--- EXERCISE BRIEF ---
Within the entries below, how many lines carry the word "платежей"? State the number and stop.

==== THE DATA ====

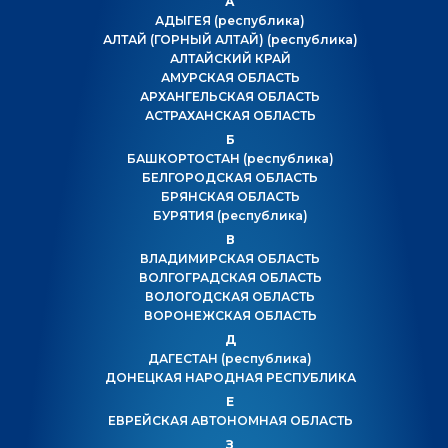
А
АДЫГЕЯ
(республика)
АЛТАЙ (ГОРНЫЙ АЛТАЙ)
(республика)
АЛТАЙСКИЙ КРАЙ
АМУРСКАЯ ОБЛАСТЬ
АРХАНГЕЛЬСКАЯ ОБЛАСТЬ
АСТРАХАНСКАЯ ОБЛАСТЬ
Б
БАШКОРТОСТАН
(республика)
БЕЛГОРОДСКАЯ ОБЛАСТЬ
БРЯНСКАЯ ОБЛАСТЬ
БУРЯТИЯ
(республика)
В
ВЛАДИМИРСКАЯ ОБЛАСТЬ
ВОЛГОГРАДСКАЯ ОБЛАСТЬ
ВОЛОГОДСКАЯ ОБЛАСТЬ
ВОРОНЕЖСКАЯ ОБЛАСТЬ
Д
ДАГЕСТАН
(республика)
ДОНЕЦКАЯ НАРОДНАЯ РЕСПУБЛИКА
Е
ЕВРЕЙСКАЯ АВТОНОМНАЯ ОБЛАСТЬ
З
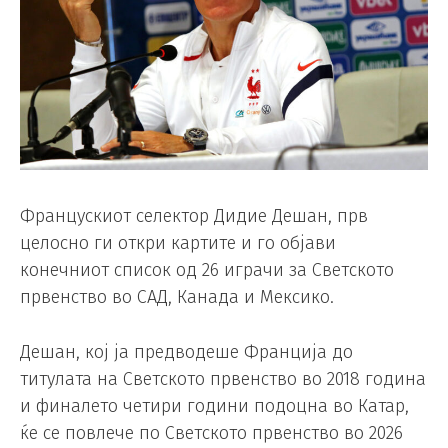
Францускиот селектор Дидие Дешан, прв
целосно ги откри картите и го објави
конечниот список од 26 играчи за Светското
првенство во САД, Канада и Мексико.
Дешан, кој ја предводеше Франција до
титулата на Светското првенство во 2018 година
и финалето четири години подоцна во Катар,
ќе се повлече по Светското првенство во 2026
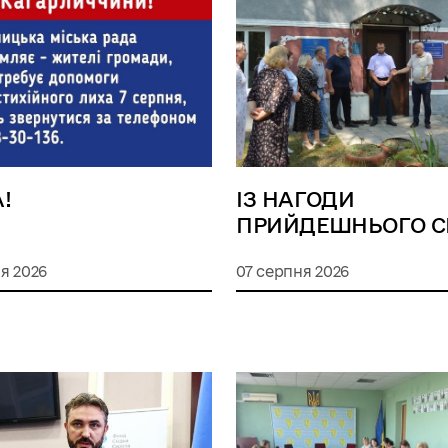
!
ІЗ НАГОДИ
ПРИЙДЕШНЬОГО С
я 2026
07 серпня 2026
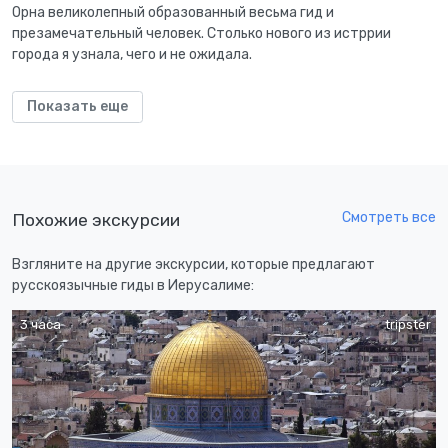
Орна великолепный образованный весьма гид и
презамечательный человек. Столько нового из истррии
города я узнала, чего и не ожидала.
Показать еще
Смотреть все
Похожие экскурсии
Взгляните на другие экскурсии, которые предлагают
русскоязычные гиды в Иерусалиме:
3 часа
tripster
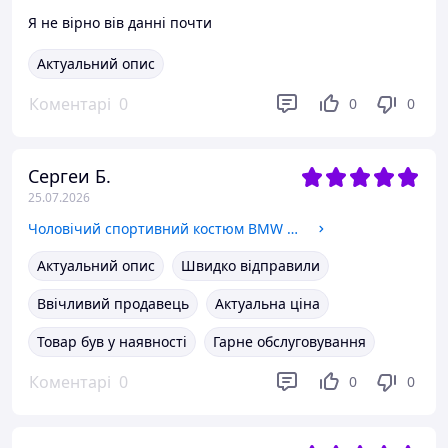
Я не вірно вів данні почти
Актуальний опис
Коментарі
0
0
0
Сергеи Б.
25.07.2026
Чоловічий спортивний костюм BMW 5 кольорів L
Актуальний опис
Швидко відправили
Ввічливий продавець
Актуальна ціна
Товар був у наявності
Гарне обслуговування
Коментарі
0
0
0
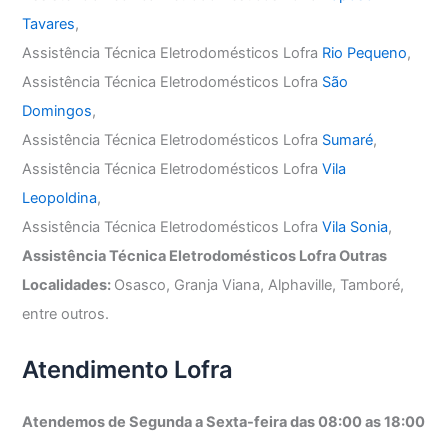
Tavares
,
Assistência Técnica Eletrodomésticos Lofra
Rio Pequeno
,
Assistência Técnica Eletrodomésticos Lofra
São
Domingos
,
Assistência Técnica Eletrodomésticos Lofra
Sumaré
,
Assistência Técnica Eletrodomésticos Lofra
Vila
Leopoldina
,
Assistência Técnica Eletrodomésticos Lofra
Vila Sonia
,
Assistência Técnica Eletrodomésticos Lofra Outras
Localidades:
Osasco, Granja Viana, Alphaville, Tamboré,
entre outros.
Atendimento Lofra
Atendemos de Segunda a Sexta-feira das 08:00 as 18:00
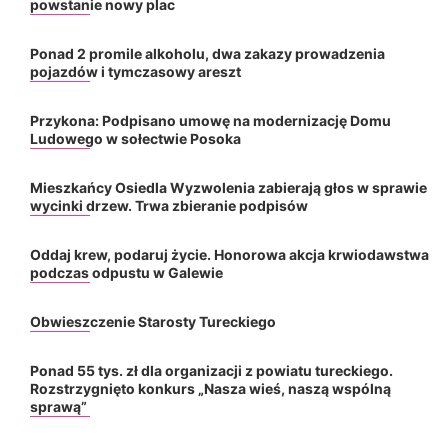
powstanie nowy plac
Ponad 2 promile alkoholu, dwa zakazy prowadzenia
pojazdów i tymczasowy areszt
Przykona: Podpisano umowę na modernizację Domu
Ludowego w sołectwie Posoka
Mieszkańcy Osiedla Wyzwolenia zabierają głos w sprawie
wycinki drzew. Trwa zbieranie podpisów
Oddaj krew, podaruj życie. Honorowa akcja krwiodawstwa
podczas odpustu w Galewie
Obwieszczenie Starosty Tureckiego
Ponad 55 tys. zł dla organizacji z powiatu tureckiego.
Rozstrzygnięto konkurs „Nasza wieś, naszą wspólną
sprawą”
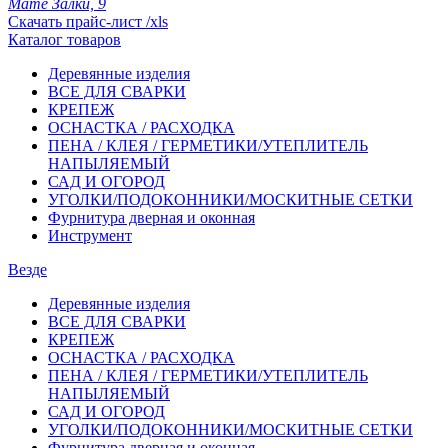
Мате Залки, 9
Скачать прайс-лист /xls
Каталог товаров
Деревянные изделия
ВСЕ ДЛЯ СВАРКИ
КРЕПЕЖ
ОСНАСТКА / РАСХОДКА
ПЕНА / КЛЕЯ / ГЕРМЕТИКИ/УТЕПЛИТЕЛЬ
НАПЫЛЯЕМЫЙ
САД И ОГОРОД
УГОЛКИ/ПОДОКОННИКИ/МОСКИТНЫЕ СЕТКИ
Фурнитура дверная и оконная
Инструмент
Везде
Деревянные изделия
ВСЕ ДЛЯ СВАРКИ
КРЕПЕЖ
ОСНАСТКА / РАСХОДКА
ПЕНА / КЛЕЯ / ГЕРМЕТИКИ/УТЕПЛИТЕЛЬ
НАПЫЛЯЕМЫЙ
САД И ОГОРОД
УГОЛКИ/ПОДОКОННИКИ/МОСКИТНЫЕ СЕТКИ
Фурнитура дверная и оконная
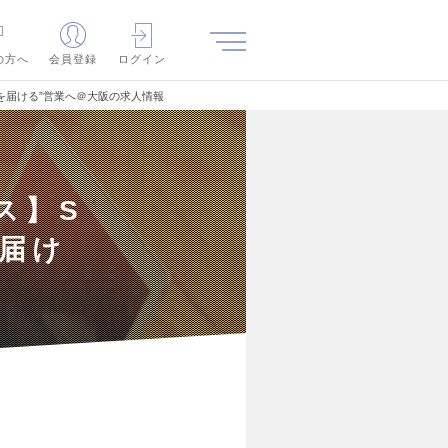
の方へ
会員登録
ログイン
価値を届ける”営業へ＠大阪の求人情報
ス】S
を届け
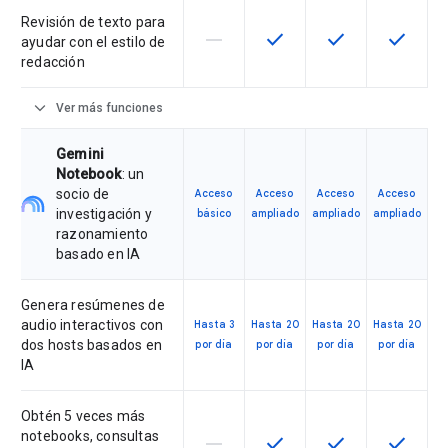
Revisión de texto para
horizontal_rule
check
check
check
Esta función no está disponible en
Esta función está disponi
Esta función está
Esta fun
ayudar con el estilo de
redacción
expand_more
Ver más funciones
Gemini
Notebook
: un
socio de
Acceso
Acceso
Acceso
Acceso
investigación y
básico
ampliado
ampliado
ampliado
razonamiento
basado en IA
Genera resúmenes de
audio interactivos con
Hasta 3
Hasta 20
Hasta 20
Hasta 20
dos hosts basados en
por día
por día
por día
por día
IA
Obtén 5 veces más
notebooks, consultas
horizontal_rule
check
check
check
Esta función no está disponible en
Esta función está disponi
Esta función está
Esta fun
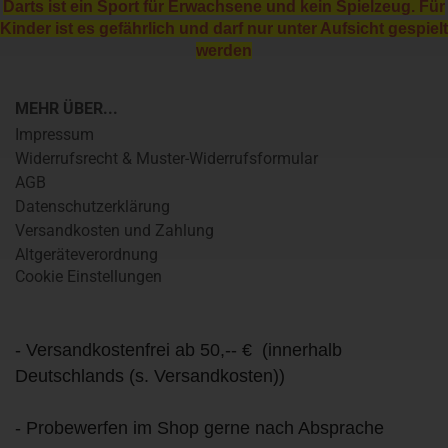
Darts ist ein Sport für Erwachsene und kein Spielzeug. Für
Kinder ist es gefährlich und darf nur unter Aufsicht gespielt
werden
MEHR ÜBER...
Impressum
Widerrufsrecht & Muster-Widerrufsformular
AGB
Datenschutzerklärung
Versandkosten und Zahlung
Altgeräteverordnung
Cookie Einstellungen
- Versandkostenfrei ab 50,-- € (innerhalb
Deutschlands (s. Versandkosten))
- Probewerfen im Shop gerne nach Absprache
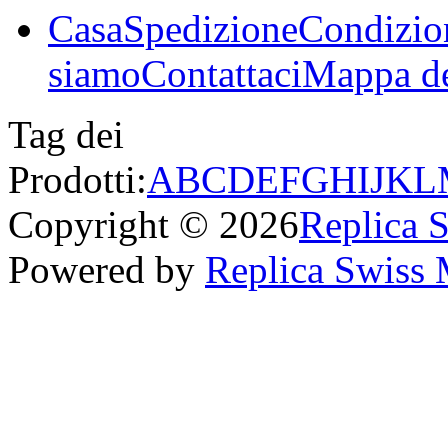
Casa
Spedizione
Condizio
siamo
Contattaci
Mappa de
Tag dei
Prodotti:
A
B
C
D
E
F
G
H
I
J
K
L
Copyright © 2026
Replica 
Powered by
Replica Swiss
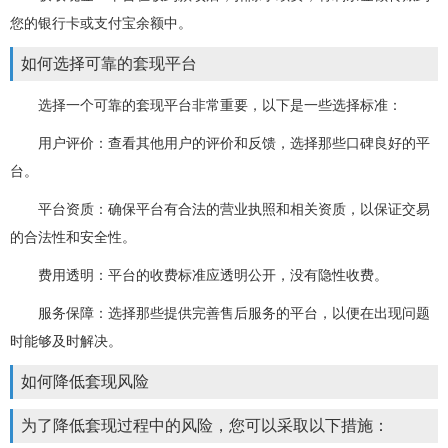
您的银行卡或支付宝余额中。
如何选择可靠的套现平台
选择一个可靠的套现平台非常重要，以下是一些选择标准：
用户评价：查看其他用户的评价和反馈，选择那些口碑良好的平
台。
平台资质：确保平台有合法的营业执照和相关资质，以保证交易
的合法性和安全性。
费用透明：平台的收费标准应透明公开，没有隐性收费。
服务保障：选择那些提供完善售后服务的平台，以便在出现问题
时能够及时解决。
如何降低套现风险
为了降低套现过程中的风险，您可以采取以下措施：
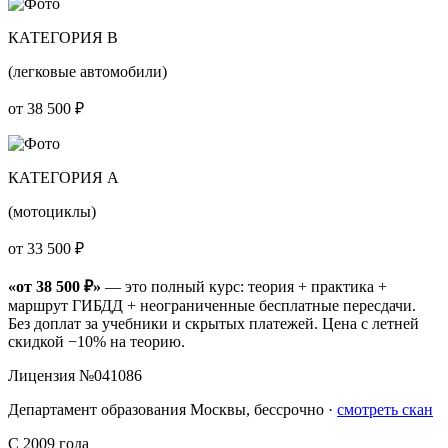
КАТЕГОРИЯ B
(легковые автомобили)
от 38 500 ₽
КАТЕГОРИЯ A
(мотоциклы)
от 33 500 ₽
«от 38 500 ₽»
— это полный курс: теория + практика +
маршрут ГИБДД + неограниченные бесплатные пересдачи.
Без доплат за учебники и скрытых платежей. Цена с летней
скидкой −10% на теорию.
Лицензия №041086
Департамент образования Москвы, бессрочно ·
смотреть скан
С 2009 года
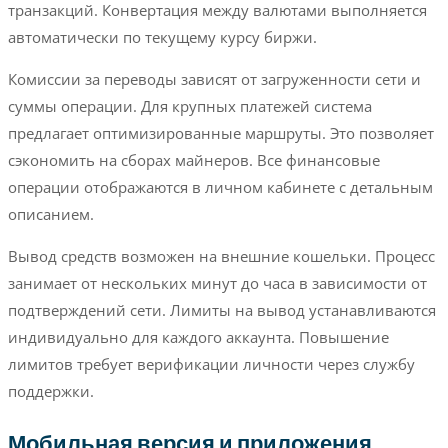
транзакций. Конвертация между валютами выполняется
автоматически по текущему курсу биржи.
Комиссии за переводы зависят от загруженности сети и
суммы операции. Для крупных платежей система
предлагает оптимизированные маршруты. Это позволяет
сэкономить на сборах майнеров. Все финансовые
операции отображаются в личном кабинете с детальным
описанием.
Вывод средств возможен на внешние кошельки. Процесс
занимает от нескольких минут до часа в зависимости от
подтверждений сети. Лимиты на вывод устанавливаются
индивидуально для каждого аккаунта. Повышение
лимитов требует верификации личности через службу
поддержки.
Мобильная версия и приложения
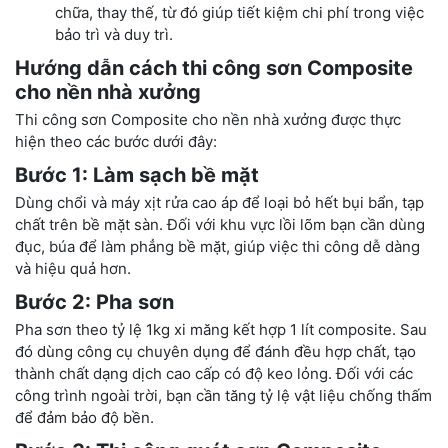
chữa, thay thế, từ đó giúp tiết kiệm chi phí trong việc
bảo trì và duy trì.
Hướng dẫn cách thi công sơn Composite
cho nền nhà xưởng
Thi công sơn Composite cho nền nhà xưởng được thực
hiện theo các bước dưới đây:
Bước 1: Làm sạch bề mặt
Dùng chổi và máy xịt rửa cao áp để loại bỏ hết bụi bẩn, tạp
chất trên bề mặt sàn. Đối với khu vực lồi lõm bạn cần dùng
đục, búa để làm phẳng bề mặt, giúp việc thi công dễ dàng
và hiệu quả hơn.
Bước 2: Pha sơn
Pha sơn theo tỷ lệ 1kg xi măng kết hợp 1 lít composite. Sau
đó dùng công cụ chuyên dụng để đánh đều hợp chất, tạo
thành chất dạng dịch cao cấp có độ keo lỏng. Đối với các
công trình ngoài trời, bạn cần tăng tỷ lệ vật liệu chống thấm
để đảm bảo độ bền.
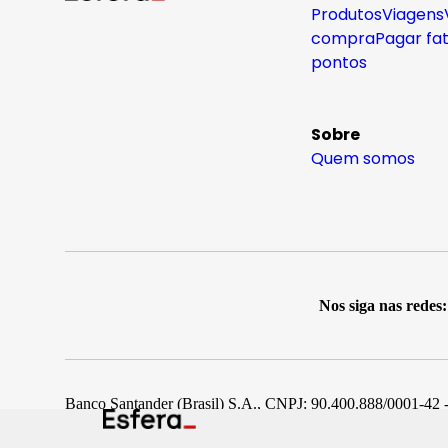
Produtos
Viagens
compra
Pagar fa
pontos
Sobre
Quem somos
Nos siga nas redes:
Banco Santander (Brasil) S.A., CNPJ: 90.400.888/0001-42 -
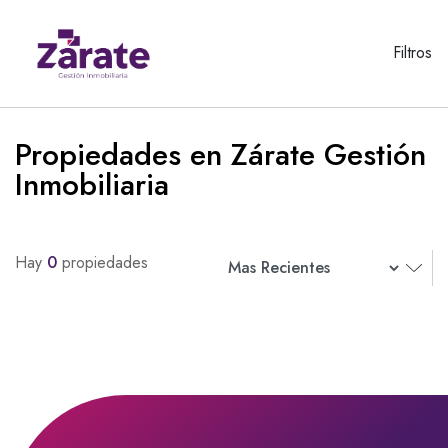
Filtros
Propiedades en Zárate Gestión
Inmobiliaria
Hay
0
propiedades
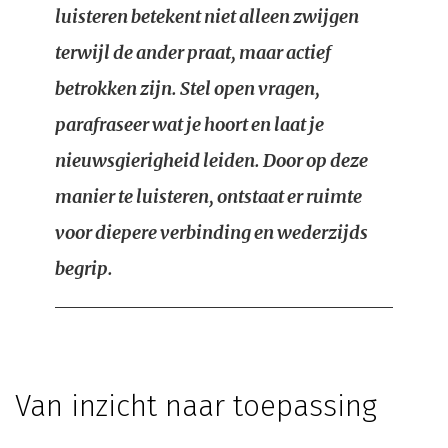
luisteren betekent niet alleen zwijgen
terwijl de ander praat, maar actief
betrokken zijn. Stel open vragen,
parafraseer wat je hoort en laat je
nieuwsgierigheid leiden. Door op deze
manier te luisteren, ontstaat er ruimte
voor diepere verbinding en wederzijds
begrip.
Van inzicht naar toepassing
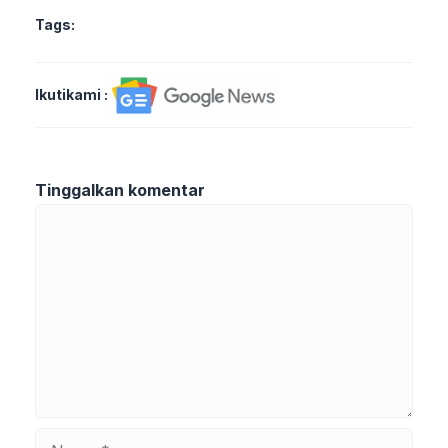
Tags:
Ikutikami :
Tinggalkan komentar
Komentar
Nama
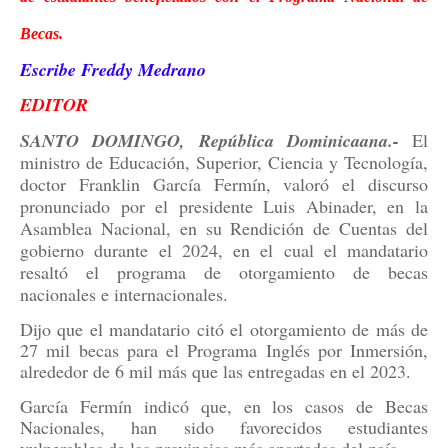
Becas.
Escribe Freddy Medrano
EDITOR
SANTO DOMINGO, República Dominicaana.-
El
ministro de Educación, Superior, Ciencia y Tecnología,
doctor Franklin García Fermín, valoró el discurso
pronunciado por el presidente Luis Abinader, en la
Asamblea Nacional, en su Rendición de Cuentas del
gobierno durante el 2024, en el cual el mandatario
resaltó el programa de otorgamiento de becas
nacionales e internacionales.
Dijo que el mandatario citó el otorgamiento de más de
27 mil becas para el Programa Inglés por Inmersión,
alrededor de 6 mil más que las entregadas en el 2023.
García Fermín indicó que, en los casos de Becas
Nacionales, han sido favorecidos estudiantes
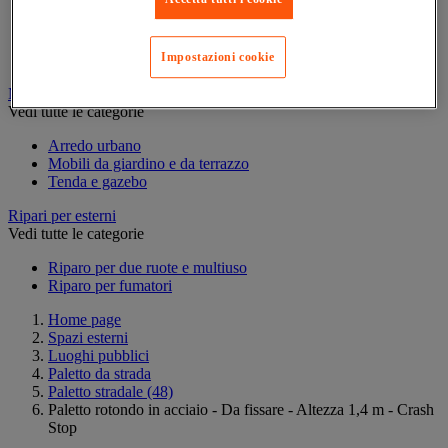
Piastra di ripartizione del carico
Protezione anti-inondazione
Rallentatori
Impostazioni cookie
Segnaletica stradale
Mobili da esterno
Vedi tutte le categorie
Arredo urbano
Mobili da giardino e da terrazzo
Tenda e gazebo
Ripari per esterni
Vedi tutte le categorie
Riparo per due ruote e multiuso
Riparo per fumatori
Home page
Spazi esterni
Luoghi pubblici
Paletto da strada
Paletto stradale
(48)
Paletto rotondo in acciaio - Da fissare - Altezza 1,4 m - Crash
Stop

====

--- EXPECTED ANSWER ---
2